Oncologist

I need your recommendations about a 34 yr old man with lymphocytosis.  Patient is an immigrant from India. Lymphocytosis noted on a routine blood check 1 year ago following covid infection. No previous baseline count before 1 year. He had routine lab check by pcp 1 month after his covid infection. Absolute lymphocyte counts fluctuating between 4500 to 5000. His PCP repeated the labs after 6 months and since lymphocytosis persisted he ordered flow cytometry. Flow cytometry at their hospital showed concerns for LGL, so he was referred to hematology. At our facility we repeated another flow cytometry and our pathologist reported flow to be normal without any concerns for LGL. He is clinically asymptomatic without any symptoms and no symptoms related to any chronic infections. We have been monitoring his counts for over a year, ALC is about the same without any other cytopenias.  Patient is anxious about his counts. Can you please suggest if I need to do any other work up?
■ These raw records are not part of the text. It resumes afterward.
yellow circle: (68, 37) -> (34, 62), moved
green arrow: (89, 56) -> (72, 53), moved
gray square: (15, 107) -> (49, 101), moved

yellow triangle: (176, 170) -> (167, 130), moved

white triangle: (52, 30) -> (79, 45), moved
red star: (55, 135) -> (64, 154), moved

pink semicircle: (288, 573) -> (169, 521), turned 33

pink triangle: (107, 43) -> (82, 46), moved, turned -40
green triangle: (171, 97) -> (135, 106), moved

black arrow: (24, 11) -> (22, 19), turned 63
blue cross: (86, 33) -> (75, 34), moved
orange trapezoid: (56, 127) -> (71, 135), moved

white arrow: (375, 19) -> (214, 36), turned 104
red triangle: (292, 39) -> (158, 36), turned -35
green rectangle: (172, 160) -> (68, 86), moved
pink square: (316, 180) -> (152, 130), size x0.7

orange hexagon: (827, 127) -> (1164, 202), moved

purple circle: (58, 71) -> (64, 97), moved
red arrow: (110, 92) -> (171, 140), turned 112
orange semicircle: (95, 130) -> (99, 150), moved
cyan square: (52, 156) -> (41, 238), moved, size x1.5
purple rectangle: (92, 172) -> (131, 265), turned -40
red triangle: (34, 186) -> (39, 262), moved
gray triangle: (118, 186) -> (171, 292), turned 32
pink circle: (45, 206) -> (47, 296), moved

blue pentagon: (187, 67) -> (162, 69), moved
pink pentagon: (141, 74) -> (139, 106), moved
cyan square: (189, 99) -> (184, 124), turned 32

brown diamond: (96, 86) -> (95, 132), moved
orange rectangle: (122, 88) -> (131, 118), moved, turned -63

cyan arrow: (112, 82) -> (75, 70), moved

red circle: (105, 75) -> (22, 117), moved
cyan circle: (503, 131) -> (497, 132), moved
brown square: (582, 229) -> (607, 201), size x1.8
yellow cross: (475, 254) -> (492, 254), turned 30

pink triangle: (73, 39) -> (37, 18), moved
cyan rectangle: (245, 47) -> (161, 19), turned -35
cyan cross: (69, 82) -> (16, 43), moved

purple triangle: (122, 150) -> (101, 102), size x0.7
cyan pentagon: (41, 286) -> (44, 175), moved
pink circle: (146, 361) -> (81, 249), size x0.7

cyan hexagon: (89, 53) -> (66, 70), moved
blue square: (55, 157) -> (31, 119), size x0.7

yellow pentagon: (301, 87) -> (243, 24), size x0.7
Classical Hematology Specialist

Even were an LGL clone present, no intervention would be indicated given the absence of any significant cytopenias. At this point, I would recommend no further hematologic testing or intervention, and would just monitor (if findings have been stable for a year now, then monitoring CBCS q 6-12 months for now would be adequate). Should ALC ever increase significantly further in future, or should any new cytopenias arise in future, would then repeat peripheral blood flow cytometry as first step.